RECORD SET:
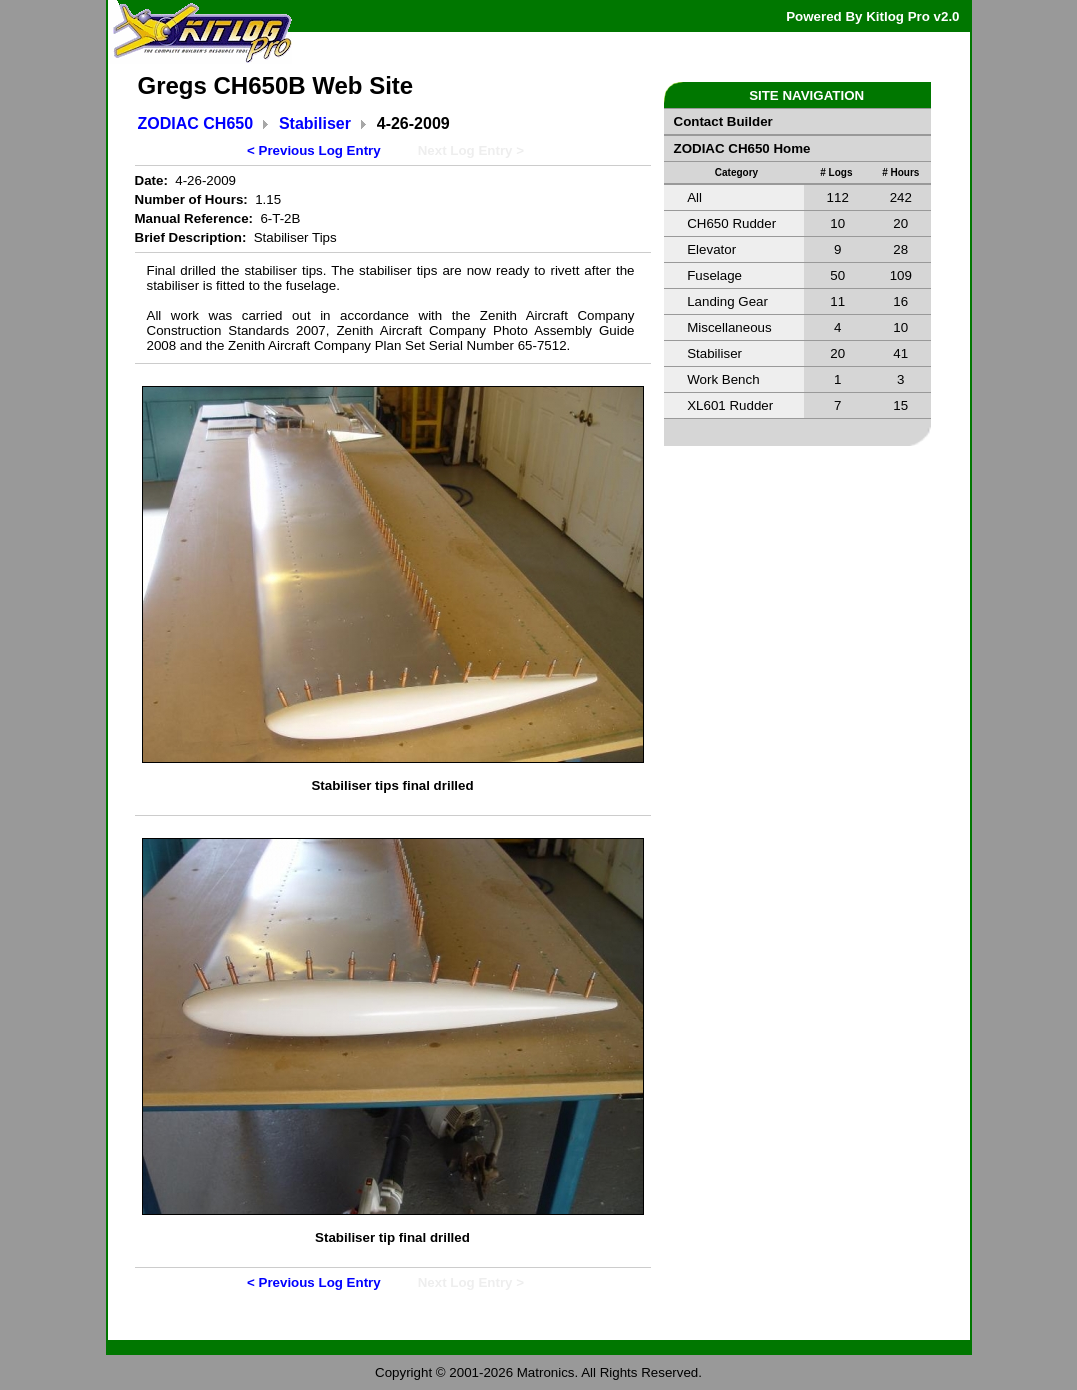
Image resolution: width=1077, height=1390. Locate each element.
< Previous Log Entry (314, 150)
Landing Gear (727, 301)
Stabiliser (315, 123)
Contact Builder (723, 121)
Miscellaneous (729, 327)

TASK INSTRUCTIONS: Word for word, repeat all the data, but not its images.

RESULT OF THE EXERCISE:
Image resolution: width=1077, height=1390. Locate each element.
< Previous Log Entry (314, 150)
Landing Gear (727, 301)
Stabiliser (315, 123)
Contact Builder (723, 121)
Miscellaneous (729, 327)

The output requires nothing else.